> **WORK REQUEST**
The whole listing must be returned exactly, with no line missing.

> **RECORDS FOR THIS EXERCISE**
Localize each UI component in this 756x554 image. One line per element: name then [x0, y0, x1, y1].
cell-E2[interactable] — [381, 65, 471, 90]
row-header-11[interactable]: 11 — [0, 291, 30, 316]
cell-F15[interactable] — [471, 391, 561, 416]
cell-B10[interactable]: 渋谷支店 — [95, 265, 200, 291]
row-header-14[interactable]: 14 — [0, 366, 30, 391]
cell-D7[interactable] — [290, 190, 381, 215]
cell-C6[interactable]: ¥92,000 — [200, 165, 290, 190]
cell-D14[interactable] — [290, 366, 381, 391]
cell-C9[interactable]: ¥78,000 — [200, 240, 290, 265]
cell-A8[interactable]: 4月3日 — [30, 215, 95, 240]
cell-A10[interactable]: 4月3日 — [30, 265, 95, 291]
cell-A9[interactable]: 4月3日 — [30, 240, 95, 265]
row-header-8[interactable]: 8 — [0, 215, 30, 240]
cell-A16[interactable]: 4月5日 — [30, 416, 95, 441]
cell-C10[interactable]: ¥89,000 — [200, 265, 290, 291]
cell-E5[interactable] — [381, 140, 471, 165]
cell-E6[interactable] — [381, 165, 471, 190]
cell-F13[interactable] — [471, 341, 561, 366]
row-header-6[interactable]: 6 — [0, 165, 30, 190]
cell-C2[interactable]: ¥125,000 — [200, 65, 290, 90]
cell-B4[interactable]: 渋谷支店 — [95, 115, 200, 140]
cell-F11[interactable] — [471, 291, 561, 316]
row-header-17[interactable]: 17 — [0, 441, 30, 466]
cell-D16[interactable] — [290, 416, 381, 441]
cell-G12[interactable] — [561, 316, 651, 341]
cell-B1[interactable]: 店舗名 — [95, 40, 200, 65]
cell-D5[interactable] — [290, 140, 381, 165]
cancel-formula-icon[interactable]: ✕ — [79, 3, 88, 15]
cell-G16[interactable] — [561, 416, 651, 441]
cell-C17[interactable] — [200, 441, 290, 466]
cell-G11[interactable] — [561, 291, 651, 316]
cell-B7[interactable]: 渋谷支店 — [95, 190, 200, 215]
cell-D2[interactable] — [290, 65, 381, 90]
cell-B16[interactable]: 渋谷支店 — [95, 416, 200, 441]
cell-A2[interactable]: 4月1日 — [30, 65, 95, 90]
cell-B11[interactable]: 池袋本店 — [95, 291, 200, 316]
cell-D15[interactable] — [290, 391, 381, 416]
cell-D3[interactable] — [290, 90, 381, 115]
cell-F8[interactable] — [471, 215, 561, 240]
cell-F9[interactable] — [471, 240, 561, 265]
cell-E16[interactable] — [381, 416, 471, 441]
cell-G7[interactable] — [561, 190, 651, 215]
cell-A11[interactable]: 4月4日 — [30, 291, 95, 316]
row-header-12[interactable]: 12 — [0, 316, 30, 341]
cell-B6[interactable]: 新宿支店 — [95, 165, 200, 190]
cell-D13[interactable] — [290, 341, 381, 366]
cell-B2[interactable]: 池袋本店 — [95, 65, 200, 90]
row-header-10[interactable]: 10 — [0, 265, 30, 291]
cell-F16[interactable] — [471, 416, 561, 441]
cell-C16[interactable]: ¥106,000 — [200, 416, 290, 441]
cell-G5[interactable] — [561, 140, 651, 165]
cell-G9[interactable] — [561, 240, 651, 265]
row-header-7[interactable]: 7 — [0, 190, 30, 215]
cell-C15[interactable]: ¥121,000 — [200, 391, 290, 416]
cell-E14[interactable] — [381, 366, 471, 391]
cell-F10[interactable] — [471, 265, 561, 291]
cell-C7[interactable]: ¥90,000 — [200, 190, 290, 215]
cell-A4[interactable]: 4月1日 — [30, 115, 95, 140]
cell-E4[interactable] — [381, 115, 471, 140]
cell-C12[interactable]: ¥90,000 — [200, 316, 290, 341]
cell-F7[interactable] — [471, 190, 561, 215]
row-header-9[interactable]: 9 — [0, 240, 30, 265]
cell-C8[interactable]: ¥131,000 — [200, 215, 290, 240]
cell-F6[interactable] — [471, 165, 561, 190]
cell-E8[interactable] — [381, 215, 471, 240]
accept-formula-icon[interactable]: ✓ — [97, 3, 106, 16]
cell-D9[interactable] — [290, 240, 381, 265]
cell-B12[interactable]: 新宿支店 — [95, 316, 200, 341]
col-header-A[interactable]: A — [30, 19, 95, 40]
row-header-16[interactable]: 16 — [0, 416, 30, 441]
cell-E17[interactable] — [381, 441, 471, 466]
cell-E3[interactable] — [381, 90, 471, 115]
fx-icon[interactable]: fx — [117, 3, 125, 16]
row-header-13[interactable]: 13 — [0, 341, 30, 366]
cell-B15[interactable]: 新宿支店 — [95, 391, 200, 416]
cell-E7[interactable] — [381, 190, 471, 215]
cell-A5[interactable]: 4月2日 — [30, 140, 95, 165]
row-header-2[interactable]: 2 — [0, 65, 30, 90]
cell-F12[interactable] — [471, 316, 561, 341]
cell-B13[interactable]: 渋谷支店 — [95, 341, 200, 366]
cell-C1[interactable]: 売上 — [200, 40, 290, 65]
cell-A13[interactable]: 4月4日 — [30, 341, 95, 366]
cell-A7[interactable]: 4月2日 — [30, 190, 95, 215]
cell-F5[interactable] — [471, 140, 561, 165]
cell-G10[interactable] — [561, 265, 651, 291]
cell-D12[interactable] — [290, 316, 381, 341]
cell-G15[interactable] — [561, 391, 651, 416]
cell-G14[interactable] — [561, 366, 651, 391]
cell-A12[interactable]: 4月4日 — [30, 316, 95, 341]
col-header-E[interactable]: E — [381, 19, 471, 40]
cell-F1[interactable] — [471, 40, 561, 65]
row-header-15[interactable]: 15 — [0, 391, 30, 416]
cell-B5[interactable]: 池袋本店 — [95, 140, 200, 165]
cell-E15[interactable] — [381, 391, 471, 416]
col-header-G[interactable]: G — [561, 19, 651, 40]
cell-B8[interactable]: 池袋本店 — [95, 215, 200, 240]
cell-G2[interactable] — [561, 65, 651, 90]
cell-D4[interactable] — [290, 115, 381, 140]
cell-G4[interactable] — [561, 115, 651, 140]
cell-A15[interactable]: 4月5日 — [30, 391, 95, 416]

> **TASK SOLUTION**
Localize each UI component in this 756x554 image. One line per element: name then [x0, y0, x1, y1].
cell-E2[interactable] — [381, 65, 471, 90]
row-header-11[interactable]: 11 — [0, 291, 30, 316]
cell-F15[interactable] — [471, 391, 561, 416]
cell-B10[interactable]: 渋谷支店 — [95, 265, 200, 291]
row-header-14[interactable]: 14 — [0, 366, 30, 391]
cell-D7[interactable] — [290, 190, 381, 215]
cell-C6[interactable]: ¥92,000 — [200, 165, 290, 190]
cell-D14[interactable] — [290, 366, 381, 391]
cell-C9[interactable]: ¥78,000 — [200, 240, 290, 265]
cell-A8[interactable]: 4月3日 — [30, 215, 95, 240]
cell-A10[interactable]: 4月3日 — [30, 265, 95, 291]
cell-A9[interactable]: 4月3日 — [30, 240, 95, 265]
row-header-8[interactable]: 8 — [0, 215, 30, 240]
cell-A16[interactable]: 4月5日 — [30, 416, 95, 441]
cell-C10[interactable]: ¥89,000 — [200, 265, 290, 291]
cell-E5[interactable] — [381, 140, 471, 165]
cell-E6[interactable] — [381, 165, 471, 190]
cell-F13[interactable] — [471, 341, 561, 366]
row-header-6[interactable]: 6 — [0, 165, 30, 190]
cell-C2[interactable]: ¥125,000 — [200, 65, 290, 90]
cell-B4[interactable]: 渋谷支店 — [95, 115, 200, 140]
cell-F11[interactable] — [471, 291, 561, 316]
row-header-17[interactable]: 17 — [0, 441, 30, 466]
cell-D16[interactable] — [290, 416, 381, 441]
cell-G12[interactable] — [561, 316, 651, 341]
cell-B1[interactable]: 店舗名 — [95, 40, 200, 65]
cell-D5[interactable] — [290, 140, 381, 165]
cancel-formula-icon[interactable]: ✕ — [79, 3, 88, 15]
cell-G16[interactable] — [561, 416, 651, 441]
cell-C17[interactable] — [200, 441, 290, 466]
cell-G11[interactable] — [561, 291, 651, 316]
cell-B7[interactable]: 渋谷支店 — [95, 190, 200, 215]
cell-D2[interactable] — [290, 65, 381, 90]
cell-B16[interactable]: 渋谷支店 — [95, 416, 200, 441]
cell-A2[interactable]: 4月1日 — [30, 65, 95, 90]
cell-B11[interactable]: 池袋本店 — [95, 291, 200, 316]
cell-D15[interactable] — [290, 391, 381, 416]
cell-D3[interactable] — [290, 90, 381, 115]
cell-F8[interactable] — [471, 215, 561, 240]
cell-F9[interactable] — [471, 240, 561, 265]
cell-E16[interactable] — [381, 416, 471, 441]
cell-G7[interactable] — [561, 190, 651, 215]
cell-A11[interactable]: 4月4日 — [30, 291, 95, 316]
row-header-12[interactable]: 12 — [0, 316, 30, 341]
cell-B6[interactable]: 新宿支店 — [95, 165, 200, 190]
cell-D13[interactable] — [290, 341, 381, 366]
cell-B2[interactable]: 池袋本店 — [95, 65, 200, 90]
row-header-10[interactable]: 10 — [0, 265, 30, 291]
cell-F16[interactable] — [471, 416, 561, 441]
cell-C16[interactable]: ¥106,000 — [200, 416, 290, 441]
cell-G5[interactable] — [561, 140, 651, 165]
cell-G9[interactable] — [561, 240, 651, 265]
row-header-7[interactable]: 7 — [0, 190, 30, 215]
cell-C15[interactable]: ¥121,000 — [200, 391, 290, 416]
cell-E14[interactable] — [381, 366, 471, 391]
cell-F10[interactable] — [471, 265, 561, 291]
cell-C7[interactable]: ¥90,000 — [200, 190, 290, 215]
cell-A4[interactable]: 4月1日 — [30, 115, 95, 140]
cell-E4[interactable] — [381, 115, 471, 140]
cell-C12[interactable]: ¥90,000 — [200, 316, 290, 341]
cell-F7[interactable] — [471, 190, 561, 215]
row-header-9[interactable]: 9 — [0, 240, 30, 265]
cell-C8[interactable]: ¥131,000 — [200, 215, 290, 240]
cell-F6[interactable] — [471, 165, 561, 190]
cell-E8[interactable] — [381, 215, 471, 240]
accept-formula-icon[interactable]: ✓ — [97, 3, 106, 16]
cell-D9[interactable] — [290, 240, 381, 265]
cell-B12[interactable]: 新宿支店 — [95, 316, 200, 341]
col-header-A[interactable]: A — [30, 19, 95, 40]
row-header-16[interactable]: 16 — [0, 416, 30, 441]
cell-E17[interactable] — [381, 441, 471, 466]
cell-E3[interactable] — [381, 90, 471, 115]
fx-icon[interactable]: fx — [117, 3, 125, 16]
row-header-13[interactable]: 13 — [0, 341, 30, 366]
cell-B15[interactable]: 新宿支店 — [95, 391, 200, 416]
cell-E7[interactable] — [381, 190, 471, 215]
cell-A5[interactable]: 4月2日 — [30, 140, 95, 165]
row-header-2[interactable]: 2 — [0, 65, 30, 90]
cell-F12[interactable] — [471, 316, 561, 341]
cell-B13[interactable]: 渋谷支店 — [95, 341, 200, 366]
cell-C1[interactable]: 売上 — [200, 40, 290, 65]
cell-A13[interactable]: 4月4日 — [30, 341, 95, 366]
cell-A7[interactable]: 4月2日 — [30, 190, 95, 215]
cell-F5[interactable] — [471, 140, 561, 165]
cell-G10[interactable] — [561, 265, 651, 291]
cell-D12[interactable] — [290, 316, 381, 341]
cell-G15[interactable] — [561, 391, 651, 416]
cell-G14[interactable] — [561, 366, 651, 391]
cell-A12[interactable]: 4月4日 — [30, 316, 95, 341]
col-header-E[interactable]: E — [381, 19, 471, 40]
cell-F1[interactable] — [471, 40, 561, 65]
row-header-15[interactable]: 15 — [0, 391, 30, 416]
cell-B5[interactable]: 池袋本店 — [95, 140, 200, 165]
cell-E15[interactable] — [381, 391, 471, 416]
col-header-G[interactable]: G — [561, 19, 651, 40]
cell-B8[interactable]: 池袋本店 — [95, 215, 200, 240]
cell-G2[interactable] — [561, 65, 651, 90]
cell-D4[interactable] — [290, 115, 381, 140]
cell-G4[interactable] — [561, 115, 651, 140]
cell-A15[interactable]: 4月5日 — [30, 391, 95, 416]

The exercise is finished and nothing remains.